* **TASK BRIEF**
Check every line of the data below for "poor". Copy each one that has it.

** Opening DATA TO EXAMINE block **

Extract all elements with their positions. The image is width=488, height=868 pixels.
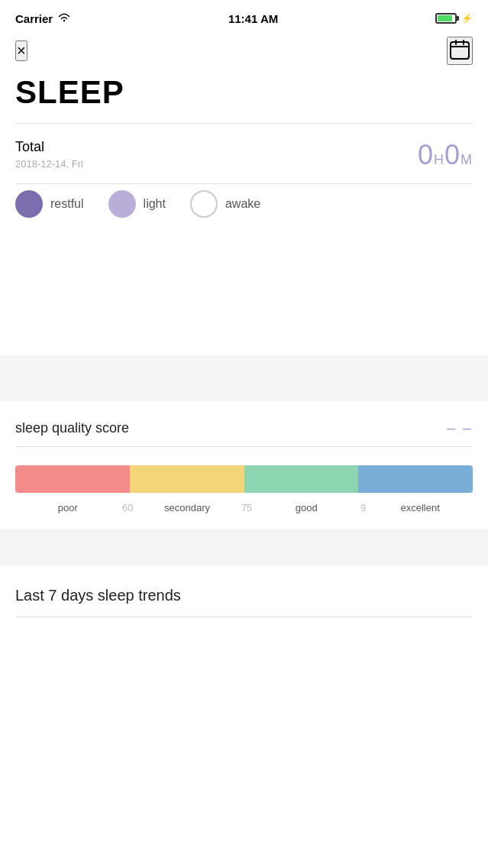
carrier-label: Carrier: [15, 12, 53, 25]
score-bar: [15, 465, 473, 493]
bottom-area: [0, 633, 488, 770]
total-date: 2018-12-14, Fri: [15, 158, 83, 170]
gray-separator-1: [0, 355, 488, 401]
legend-item-light: light: [108, 190, 166, 218]
awake-dot: [190, 190, 218, 218]
bolt-icon: ⚡: [461, 13, 473, 24]
total-time-display: 0H0M: [418, 139, 473, 171]
restful-dot: [15, 190, 43, 218]
page-title: SLEEP: [0, 71, 488, 123]
carrier-wifi: Carrier: [15, 12, 71, 25]
score-segment-secondary: [130, 465, 244, 493]
score-segment-good: [244, 465, 359, 493]
score-label-poor: poor: [15, 502, 121, 513]
score-label-good: good: [254, 502, 359, 513]
chart-area: [0, 233, 488, 355]
quality-divider: [15, 446, 473, 447]
legend-section: restful light awake: [0, 184, 488, 233]
hours-unit: H: [434, 152, 444, 167]
score-segment-poor: [15, 465, 130, 493]
calendar-button[interactable]: [447, 37, 473, 65]
legend-item-awake: awake: [190, 190, 260, 218]
quality-title: sleep quality score: [15, 420, 129, 436]
gray-separator-2: [0, 529, 488, 565]
score-label-secondary: secondary: [134, 502, 240, 513]
total-section: Total 2018-12-14, Fri 0H0M: [0, 124, 488, 183]
score-number-9: 9: [359, 502, 367, 513]
total-label: Total: [15, 139, 83, 155]
score-labels: poor 60 secondary 75 good 9 excellent: [15, 502, 473, 513]
hours-value: 0: [418, 139, 434, 170]
minutes-value: 0: [444, 139, 461, 170]
light-label: light: [144, 197, 166, 211]
quality-header: sleep quality score – –: [15, 419, 473, 437]
close-button[interactable]: ×: [15, 40, 27, 61]
trends-section: Last 7 days sleep trends: [0, 565, 488, 633]
awake-label: awake: [225, 197, 260, 211]
calendar-icon: [448, 38, 471, 61]
status-bar: Carrier 11:41 AM ⚡: [0, 0, 488, 34]
quality-section: sleep quality score – – poor 60 secondar…: [0, 401, 488, 529]
nav-bar: ×: [0, 34, 488, 71]
total-labels: Total 2018-12-14, Fri: [15, 139, 83, 170]
battery-area: ⚡: [435, 13, 473, 24]
score-segment-excellent: [358, 465, 473, 493]
svg-rect-0: [451, 42, 469, 59]
legend-item-restful: restful: [15, 190, 84, 218]
trends-divider: [15, 617, 473, 617]
wifi-icon: [57, 12, 71, 25]
quality-score-dash: – –: [447, 419, 473, 437]
battery-icon: [435, 13, 457, 24]
score-label-excellent: excellent: [367, 502, 473, 513]
score-number-75: 75: [240, 502, 254, 513]
score-number-60: 60: [121, 502, 134, 513]
minutes-unit: M: [461, 152, 473, 167]
trends-title: Last 7 days sleep trends: [15, 587, 473, 604]
light-dot: [108, 190, 136, 218]
time-display: 11:41 AM: [228, 12, 278, 25]
restful-label: restful: [50, 197, 84, 211]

** Closing DATA TO EXAMINE block **

* **WRITTEN RESPONSE**
score-label-poor: poor: [15, 502, 121, 513]
score-segment-poor: [15, 465, 130, 493]
score-labels: poor 60 secondary 75 good 9 excellent: [15, 502, 473, 513]
quality-section: sleep quality score – – poor 60 secondar…: [0, 401, 488, 529]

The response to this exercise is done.